Wednesday, December 24, 2014

Notes to self

Sometimes I think "Everyone admires what in me I don't think highly of" referring to my higher education, my work, and my travels. But when I said something of this to my Dad, he said, "Society doesn't care about you," and a little later, "You're not different than anybody else."

My dad's observations light up how in overfocusing on myself I end up in the absurd. There is no society. Even if there were, it wouldn't give a damn about me. Nobody cares. My friends and family care but only in that they want the best for me. And if I please one person, it ought to be me; the rest will follow.

My dad pointed out how little I've committed to anything in my life. Which is too true. I'm a dabbler, a dilettante, a tourist of trades and travels. I loathe this about myself.

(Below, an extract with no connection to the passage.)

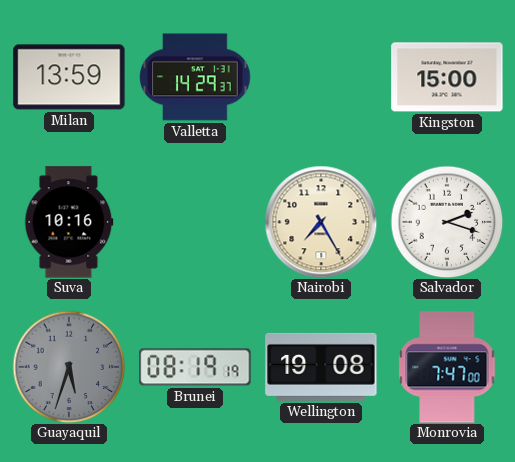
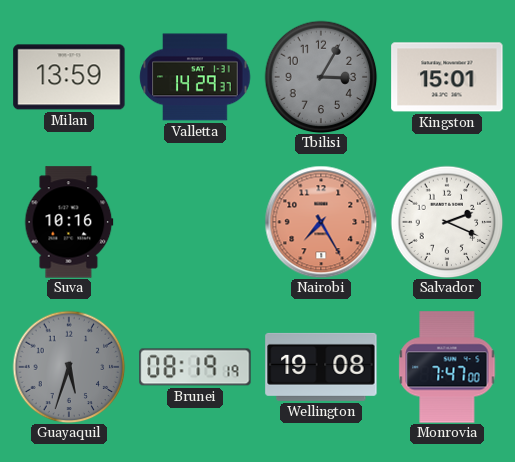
Tbilisi: none -> 3:05
Kingston: 15:00 -> 15:01
Nairobi dial: cream -> salmon
Salvador: 2:18 -> 2:19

I've sunk years into toil that I despise. Is this my idea of how to live a life? Then again, whose idea is it? My parent's? Well, yeah, there's some of that. They convinced me to stay the course when I strayed from economics and "wanted to read more Shakespeare." Yet here I am again.

I guess I would retrace my steps, for the most part, not knowing where other paths might have swept me off to. I just wish I'd built up all the while some reserve storehouse of skills and knowledge that I respect. I'm very much an asshole to myself, but partly because I've let myself down so.

I must also laugh and say to myself, "You goof, you self-immolating, ass-backwards, self-befuddling son of fortune. How now this gloomy navel gazing when sun is for basking, seas are for soaking, soulful souls are for loving? Seriously, why so serious? Late, inherited Christian crisis mentality has you by the cobblers."

"Get over yourself. Looking within has only confused you; time to turn outward. Record, depict, shape, impact. Be as a child, new to the world. Revel in its strangeness. Look to others. Cast your net outward and find solace in action."

"Make a break. Start. Start small. Just do it. Things have a way of carrying you away, which is what you want and need to get back your self respect."